Und obwohl sie eigentlich fürs Geradeausfahren gemacht wurde, fühlt sie sich auch auf kurvigen Abschnitten gut an.

Es verursachte bei mir auch keine Angst, in den Kurven mit dem Auspuff aufzusetzen, obwohl er sehr niedrig hing.

AJS Weltrekordmaschine NMM
Das ist die Maschine im National Motorcycle Museum. Original? Replika?

Zuviel für die Kerze

 

Nach etwa 30 Meilen kam eine lange Strecke bergabwärts. Das war dann zuviel für die Kerze.

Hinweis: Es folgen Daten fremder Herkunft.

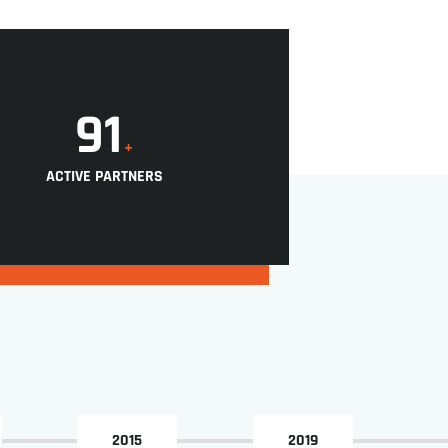
92
+
ACTIVE PARTNERS
2015
2019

Eine Meile ging die AJS noch mit einem Geräusch wie brrr-rr-brrup, brrr-rr-brrup, aber von selbst schien sie sich nicht mehr zu erholen. Wenn sie einmal hinüber war, konnte man sie auch nicht mit den schönsten Worten gesund beten.

Eine neue Kerze vollbrachte das Wunder und weitere Schwierigkeiten schienen ausgeräumt.

Nur bei Langsamfahrt kriegte ich von nun an Probleme, ich kann mir nur vorstellen, dass sich einfach zu viel Ölkohle ablagerte.

In Dörfern gab es nur einen Weg, die Maschine am Laufen  und gleichzeitig die Geschwindigkeit beizuhalten: immer schön den  Gasgriff drehen.

 Den vielleicht meisten Spaß machte die AJS beim Beschleunigen.

Halt sie im großen Gang auf Touren, mach den Gashebel zu und dann AUFREIßEN.

Automatisch greifst du fester zu, weil du glaubst nach hinten zu fallen und wenn ich mir es recht überlege: nach der Sitzposition zu urteilen, würde es auch passieren - egal, auf jeden Fall findest du dich auf dem Hinterradkotflügel wieder.

 Natürlich hat man die Gänge zum Schalten, doch bis man beim Umschalten wieder einige Touren verliert, war es doch einfacher mit 30-35 Meilen im Zweiten herumzuzockeln und die Zündung 1/3 zurückzunehmen.

Zu jeder erhöhten Geschwindigkeit lief die Maschine wirklich weich und die Motorabstimmung kann insgesamt nicht anders  als sehr gut bezeichnet werden.

Es mag einen Drehzahlbereich mit Vibrationen geben, ich konnte ihn aber nicht entdecken.

Die AJS ist ein kleines teures Spielzeug. Welchen Aufwand an Zeit und Geld zu erbringen ist, um sie wettbewerbsfähig zu machen ist, kann ich nicht sagen, aber sie ist es wert, in allen Punkten ...

 In einer Nonstopfahrt von 48 Meilen lief Sprit im Wert von 11 Schilling und 10 Pence (umgerechnet auf metrisches Geld ca. € 0,66 --those were the days ) durch den Vergaser.

Zwei ganze Gallonen von R.D.I. - 3 Pence pro Meile für Saft allein. Das ist das ETWAS , was Du für  das wunderbare Gefühl der unbegrenzten Kraft bezahlen musst. 

Ein sehr leerer Benzintank

In einer Nonstopfahrt von 48 Meilen lief Sprit im Wert von 11 Schilling und 10 Pence (umgerechnet auf metrisches Geld ca. € 0,66 --those were the days ) durch den Vergaser.

Zwei ganze Gallonen von R.D.I. - 3 Pence pro Meile für den Treibstoff allein. Das ist das ETWAS , was Du für  das wunderbare Gefühl der unbegrenzten Kraft bezahlen musst.

Ich hatte das Glücksgefühl,  der Tank das Nachsehen,  es war kein einziger Tropfen mehr im Tank  zu sehen, als wir nach Risborough Station zurück kamen.

Beide Schwimmerkammern waren jedoch voll, so dass ich die AJS ohne Nachtanken zurück nach Wolverhampton bringen konnte.

Demütig wickelte ich die AJS in ihren Reisemantel.

Wenn ich diesen Artikel überfliege, fällt mir erst auf, dass es eine einzige Anbetung ist. Ich hätte nichts anderes schreiben können nach diesen paar Stunden im Paradies der  sportlichen Motorräder.